The efforts of Isabel Benjumea, a member of the EU’s House of Representatives from Spain, were key to finally having a Nativity scene on display at the institution.
When she was elected in 2019, Benjumea tried her first year in office to prepare the groundwork for a gift of a Nativity scene to the parliament that would be exhibited during Christmas. However, she ran into European bureaucracy and deadlines.
The following year she began to take the necessary steps. The response could not have been more disheartening.
A Nativity scene could not be installed, she was informed by the office of the President of Parliament because it was “potentially offensive” to nonbelievers.

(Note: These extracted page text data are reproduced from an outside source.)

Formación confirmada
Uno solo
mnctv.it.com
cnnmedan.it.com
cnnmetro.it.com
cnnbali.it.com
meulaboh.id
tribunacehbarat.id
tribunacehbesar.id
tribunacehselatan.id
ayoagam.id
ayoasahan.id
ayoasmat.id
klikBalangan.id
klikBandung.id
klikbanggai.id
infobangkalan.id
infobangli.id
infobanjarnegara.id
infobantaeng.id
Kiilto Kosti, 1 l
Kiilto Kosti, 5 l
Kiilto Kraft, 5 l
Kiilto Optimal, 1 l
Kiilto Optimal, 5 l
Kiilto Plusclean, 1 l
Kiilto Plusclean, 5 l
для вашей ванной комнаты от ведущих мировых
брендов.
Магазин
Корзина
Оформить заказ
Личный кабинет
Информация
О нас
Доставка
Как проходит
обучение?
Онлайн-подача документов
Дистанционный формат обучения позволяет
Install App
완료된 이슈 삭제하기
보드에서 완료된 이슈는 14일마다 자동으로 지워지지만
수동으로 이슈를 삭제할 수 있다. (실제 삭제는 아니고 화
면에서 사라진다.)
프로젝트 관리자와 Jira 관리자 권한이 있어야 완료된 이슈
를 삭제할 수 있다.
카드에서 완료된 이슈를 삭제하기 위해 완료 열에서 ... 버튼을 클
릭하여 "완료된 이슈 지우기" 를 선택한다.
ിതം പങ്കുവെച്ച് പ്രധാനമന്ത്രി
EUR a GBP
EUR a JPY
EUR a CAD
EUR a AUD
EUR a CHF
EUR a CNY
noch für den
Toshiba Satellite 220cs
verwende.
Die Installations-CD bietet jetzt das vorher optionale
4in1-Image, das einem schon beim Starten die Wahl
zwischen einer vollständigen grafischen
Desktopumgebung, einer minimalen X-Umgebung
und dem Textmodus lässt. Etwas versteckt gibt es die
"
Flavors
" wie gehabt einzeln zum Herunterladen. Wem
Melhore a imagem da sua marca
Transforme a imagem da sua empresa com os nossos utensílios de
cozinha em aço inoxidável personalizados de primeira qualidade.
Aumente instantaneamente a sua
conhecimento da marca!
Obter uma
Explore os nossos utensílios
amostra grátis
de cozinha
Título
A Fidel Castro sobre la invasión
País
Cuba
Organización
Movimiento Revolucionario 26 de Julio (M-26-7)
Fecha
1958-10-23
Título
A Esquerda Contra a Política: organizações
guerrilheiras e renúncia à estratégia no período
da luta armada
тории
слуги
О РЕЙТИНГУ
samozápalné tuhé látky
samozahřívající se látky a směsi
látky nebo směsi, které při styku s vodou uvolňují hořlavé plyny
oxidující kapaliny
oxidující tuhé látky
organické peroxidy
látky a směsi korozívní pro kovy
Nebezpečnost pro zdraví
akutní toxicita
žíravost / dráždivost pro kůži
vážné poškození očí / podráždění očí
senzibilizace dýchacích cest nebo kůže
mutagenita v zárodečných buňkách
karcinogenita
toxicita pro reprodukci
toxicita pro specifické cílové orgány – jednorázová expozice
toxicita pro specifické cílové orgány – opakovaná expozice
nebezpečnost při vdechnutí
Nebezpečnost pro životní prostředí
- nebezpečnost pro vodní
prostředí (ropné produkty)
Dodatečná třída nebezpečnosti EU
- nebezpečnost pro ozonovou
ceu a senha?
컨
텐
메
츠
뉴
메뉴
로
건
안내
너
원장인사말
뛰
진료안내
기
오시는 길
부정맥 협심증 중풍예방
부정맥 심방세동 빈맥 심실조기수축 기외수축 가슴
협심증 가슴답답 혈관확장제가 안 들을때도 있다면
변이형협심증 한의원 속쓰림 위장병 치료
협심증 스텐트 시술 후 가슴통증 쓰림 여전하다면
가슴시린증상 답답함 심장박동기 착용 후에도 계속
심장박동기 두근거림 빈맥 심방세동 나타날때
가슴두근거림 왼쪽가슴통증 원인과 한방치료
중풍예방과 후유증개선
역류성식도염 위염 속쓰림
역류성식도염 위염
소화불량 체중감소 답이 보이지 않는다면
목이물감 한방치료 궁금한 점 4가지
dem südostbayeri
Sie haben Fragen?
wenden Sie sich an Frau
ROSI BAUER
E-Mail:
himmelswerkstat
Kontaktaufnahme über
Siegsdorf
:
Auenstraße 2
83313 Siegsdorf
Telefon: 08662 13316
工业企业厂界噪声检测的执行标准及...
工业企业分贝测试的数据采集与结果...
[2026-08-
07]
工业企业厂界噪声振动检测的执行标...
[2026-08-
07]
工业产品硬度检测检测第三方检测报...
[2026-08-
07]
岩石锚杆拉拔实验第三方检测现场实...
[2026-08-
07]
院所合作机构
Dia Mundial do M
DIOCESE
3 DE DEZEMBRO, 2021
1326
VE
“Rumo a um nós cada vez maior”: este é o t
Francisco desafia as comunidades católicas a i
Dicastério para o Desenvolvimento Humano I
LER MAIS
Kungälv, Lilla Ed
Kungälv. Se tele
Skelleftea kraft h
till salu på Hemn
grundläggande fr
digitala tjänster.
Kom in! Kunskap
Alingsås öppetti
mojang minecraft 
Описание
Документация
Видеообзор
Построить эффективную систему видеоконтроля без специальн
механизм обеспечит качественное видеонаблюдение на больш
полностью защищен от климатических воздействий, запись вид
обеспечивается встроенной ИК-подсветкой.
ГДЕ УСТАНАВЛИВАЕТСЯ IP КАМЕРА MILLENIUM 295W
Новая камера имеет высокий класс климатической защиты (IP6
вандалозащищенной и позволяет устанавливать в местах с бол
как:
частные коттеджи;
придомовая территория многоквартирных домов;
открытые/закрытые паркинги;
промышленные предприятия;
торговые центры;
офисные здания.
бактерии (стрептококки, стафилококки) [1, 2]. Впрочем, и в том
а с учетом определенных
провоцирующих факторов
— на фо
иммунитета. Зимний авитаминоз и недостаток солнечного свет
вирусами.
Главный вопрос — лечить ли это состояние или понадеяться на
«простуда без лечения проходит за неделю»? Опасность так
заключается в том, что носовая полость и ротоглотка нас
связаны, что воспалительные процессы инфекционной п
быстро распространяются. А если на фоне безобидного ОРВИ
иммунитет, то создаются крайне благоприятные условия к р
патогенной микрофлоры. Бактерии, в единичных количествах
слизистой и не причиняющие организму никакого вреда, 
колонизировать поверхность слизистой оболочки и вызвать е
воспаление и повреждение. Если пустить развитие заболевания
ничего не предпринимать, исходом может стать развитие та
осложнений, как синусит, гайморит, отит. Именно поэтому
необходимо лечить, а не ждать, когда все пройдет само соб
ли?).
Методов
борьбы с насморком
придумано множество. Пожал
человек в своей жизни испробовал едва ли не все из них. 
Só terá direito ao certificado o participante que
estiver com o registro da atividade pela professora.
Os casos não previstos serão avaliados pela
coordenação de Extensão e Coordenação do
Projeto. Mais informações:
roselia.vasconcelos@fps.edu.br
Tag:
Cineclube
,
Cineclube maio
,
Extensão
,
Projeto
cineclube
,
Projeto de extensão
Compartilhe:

“This had become a kind of crusade because it seemed unacceptable to me to ignore the Christian roots of Europe,” the parliamentarian told the Spanish newspaper ABC.
Finally, this year the effort had the support of the Maltese president of the European Parliament, Roberta Metsola. However, the Nativity scene has only been “authorized as a special exhibition,” which may or may not be renewed in the future.
The Nativity scene on display in the European Parliament is from Murcia, a region in southeastern Spain with a great tradition of Nativity scenes and imagery.